__SOURCE DATA__:
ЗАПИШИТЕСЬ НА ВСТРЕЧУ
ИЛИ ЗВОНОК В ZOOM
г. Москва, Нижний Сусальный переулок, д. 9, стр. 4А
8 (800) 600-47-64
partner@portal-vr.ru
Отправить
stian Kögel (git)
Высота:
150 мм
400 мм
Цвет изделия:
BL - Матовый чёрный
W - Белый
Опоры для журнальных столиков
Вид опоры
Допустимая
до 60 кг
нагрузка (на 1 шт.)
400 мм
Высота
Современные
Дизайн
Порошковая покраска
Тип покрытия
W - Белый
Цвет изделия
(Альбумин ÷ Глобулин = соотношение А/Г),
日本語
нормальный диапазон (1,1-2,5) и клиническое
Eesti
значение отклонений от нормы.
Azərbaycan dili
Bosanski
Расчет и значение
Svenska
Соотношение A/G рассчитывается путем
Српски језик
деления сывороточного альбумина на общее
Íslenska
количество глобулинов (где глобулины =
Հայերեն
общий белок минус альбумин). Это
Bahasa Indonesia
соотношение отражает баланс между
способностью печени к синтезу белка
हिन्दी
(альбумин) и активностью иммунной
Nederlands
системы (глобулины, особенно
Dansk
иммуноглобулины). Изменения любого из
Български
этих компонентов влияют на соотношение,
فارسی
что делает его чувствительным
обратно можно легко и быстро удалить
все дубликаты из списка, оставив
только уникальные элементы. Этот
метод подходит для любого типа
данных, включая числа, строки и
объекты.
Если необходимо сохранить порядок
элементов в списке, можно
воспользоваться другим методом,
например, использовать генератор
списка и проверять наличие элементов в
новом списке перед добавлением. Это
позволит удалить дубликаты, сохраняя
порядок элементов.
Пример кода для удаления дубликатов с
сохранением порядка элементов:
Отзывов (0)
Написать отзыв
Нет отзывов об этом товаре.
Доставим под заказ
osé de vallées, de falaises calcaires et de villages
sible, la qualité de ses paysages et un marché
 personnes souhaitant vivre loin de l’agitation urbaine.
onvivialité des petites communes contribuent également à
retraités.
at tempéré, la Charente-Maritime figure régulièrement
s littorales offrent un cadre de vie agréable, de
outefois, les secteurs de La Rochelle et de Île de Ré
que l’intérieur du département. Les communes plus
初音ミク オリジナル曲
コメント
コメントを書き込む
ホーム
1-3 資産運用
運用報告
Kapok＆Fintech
---
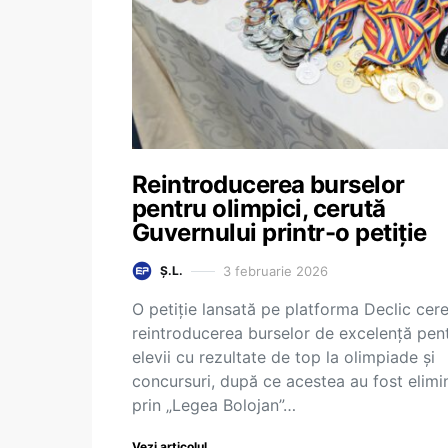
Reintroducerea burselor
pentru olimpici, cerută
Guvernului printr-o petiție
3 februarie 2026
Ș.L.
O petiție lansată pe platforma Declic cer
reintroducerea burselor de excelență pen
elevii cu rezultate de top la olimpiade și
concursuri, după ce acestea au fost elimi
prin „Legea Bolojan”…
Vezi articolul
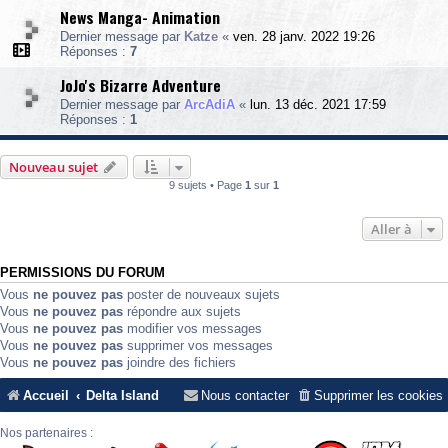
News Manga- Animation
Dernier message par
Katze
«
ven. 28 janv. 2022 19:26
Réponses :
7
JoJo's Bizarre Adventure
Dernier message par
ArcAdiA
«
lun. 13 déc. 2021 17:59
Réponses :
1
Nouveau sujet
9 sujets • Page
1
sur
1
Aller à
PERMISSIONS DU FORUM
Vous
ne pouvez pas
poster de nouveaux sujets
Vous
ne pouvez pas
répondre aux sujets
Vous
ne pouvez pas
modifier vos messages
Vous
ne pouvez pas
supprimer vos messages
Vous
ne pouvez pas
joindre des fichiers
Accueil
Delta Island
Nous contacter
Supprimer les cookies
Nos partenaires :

__WORK ORDER__: Which lines of the entries above contain the string "можно"? Copy each one.

__TASK RESULT__:
обратно можно легко и быстро удалить
элементов в списке, можно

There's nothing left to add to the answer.